Hace unas semanas escribí en esta columna que hay un desfase entre el progreso exponencial de la ciencia y el atraso de la ética, que conduce a que los prodigios científicos traicionen vitales intereses humanos.
Acaba de denunciar el científico francés Gilles-Eric Séralini que el maíz genéticamente modificado contiene elementos tóxicos.
En la agricultura la transgénesis —que es parte de la revolución biogenética de nuestro tiempo— es la transferencia de los genes de una planta a otra para modificar su naturaleza y rendimiento, tornarla más resistente a virus, plagas, enfermedades e insecticidas, aumentar su capacidad de reproducción, darle mayor productividad y bajar los costes de producción.
Pero la manipulación genética tiene implicaciones morales, políticas, económicas, médicas y ambientales. Tanto que se ha abierto un duro debate en torno de ella. Las primeras protestas surgieron de organizaciones ambientalistas europeas, que hablaron de la ruptura de la cadena ecológica y de los peligros para la salud humana, aunque no aportaron pruebas de sus aseveraciones.
Quienes impulsan la modificación genética argumentan que es el medio de incrementar la producción mundial de alimentos para satisfacer las necesidades de una población en rápido crecimiento. Jimmy Carter dijo que “el verdadero enemigo es el hambre y no la biotecnología responsable”.
Los impugnadores sostienen, en cambio, que los productos transgénicos no sólo entrañan una peligrosa alteración genética —con el riesgo de rasgos patológicos en las plantas y perturbaciones en los ecosistemas— sino que además pueden causar daños irreversibles a la agricultura.
Obviamente que en este campo, como en otros, la revolución genética es ambivalente: trae avances tecnológicos y grandes posibilidades de producción, pero puede agudizar las disparidades socioeconómicas porque los pequeños productores agrícolas —que representan la mitad de los agricultores del planeta—, sin acceso a las nuevas tecnologías, quedarían desplazados por las grandes y modernas empresas agrícolas.

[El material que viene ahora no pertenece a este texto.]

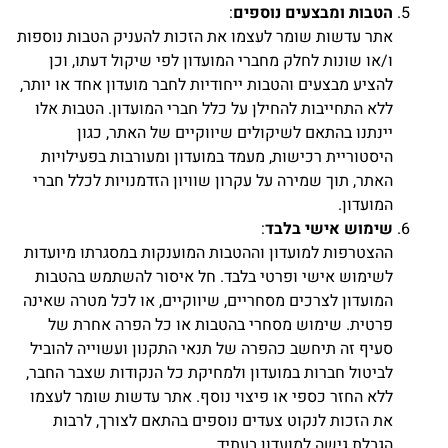
הטבות ומבצעים נוספים
:
אתר עדשות שומר לעצמו את הזכות להעניק הטבות נוספות
ו/או שונות לחלק מחברי המועדון לפי שיקול דעתו, וכן
להציע מבצעים והטבות ייחודיות לחבר מועדון אחד או יותר,
ללא התחייבות להחילן על כלל חברי המועדון. הטבות אלו
יינתנו בהתאם לשיקולים שיווקיים של האתר, כגון
היסטוריית רכישות, מעמד במועדון ומעורבות בפעילויות
האתר, תוך שמירה על עקרון שוויון הזדמנויות לכלל חברי
המועדון.
שימוש אישי בלבד
:
ההצטרפות למועדון וההטבות המוענקות במסגרתו מיועדות
לשימוש אישי ופרטי בלבד. חל איסור להשתמש בהטבות
המועדון לצרכים מסחריים, שיווקיים, או לכל מטרה שאינה
פרטית. שימוש מסחרי בהטבות או כל הפרה אחרת של
סעיף זה תיחשב כהפרה של תנאי התקנון ועשוייה להוביל
לביטול חברות במועדון ולמחיקת כל הנקודות שצבר החבר,
ללא החזר כספי או פיצוי נוסף. אתר עדשות שומר לעצמו
את הזכות לנקוט צעדים נוספים בהתאם לצורך, לרבות
הגבלת גישה למועדון בעתיד.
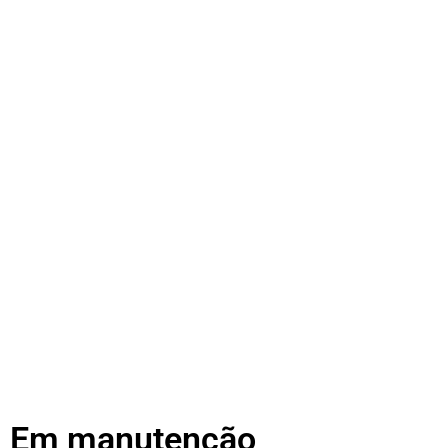
Em manutenção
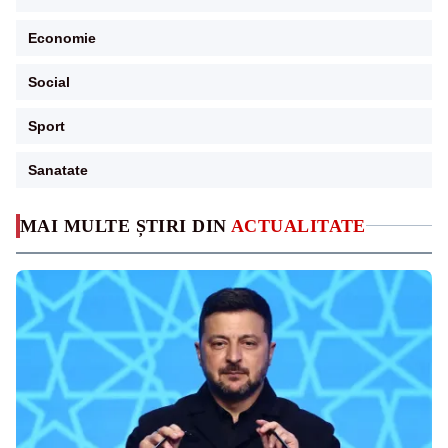
Economie
Social
Sport
Sanatate
MAI MULTE ȘTIRI DIN
ACTUALITATE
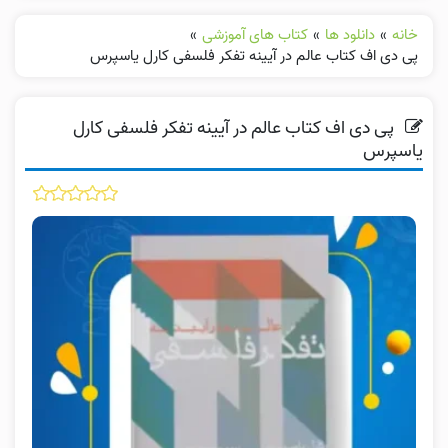
خانه
»
دانلود ها
»
کتاب های آموزشی
»
پی دی اف کتاب عالم در آیینه تفکر فلسفی کارل یاسپرس
پی دی اف کتاب عالم در آیینه تفکر فلسفی کارل
یاسپرس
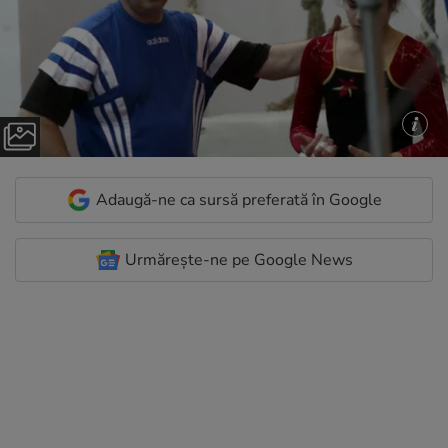
Adaugă-ne ca sursă preferată în Google
Urmărește-ne pe Google News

Grupos ambientalistas se oponen a la producción de semillas, plantas y alimentos genéticamente alterados porque pueden tener efectos nocivos sobre la salud humana y dañar los ecosistemas, mientras que las empresas que se dedican a la producción de estas variedades agrícolas —Monsanto, Novartis, DuPont, Aventis, AgrEvo, Rhone Poulenc Agro— dicen que es la única manera de responder a la demanda alimentaria en las próximas décadas, en que la población crecerá a cifras descomunales.
En 1990 los EEUU aprobaron el primer producto modificado por la biotecnología: una enzima para la fabricación de quesos. China hizo su primer cultivo transgénico en 1992. Y fue Inglaterra el primer país en exigir rotulación de los alimentos transgnéticos.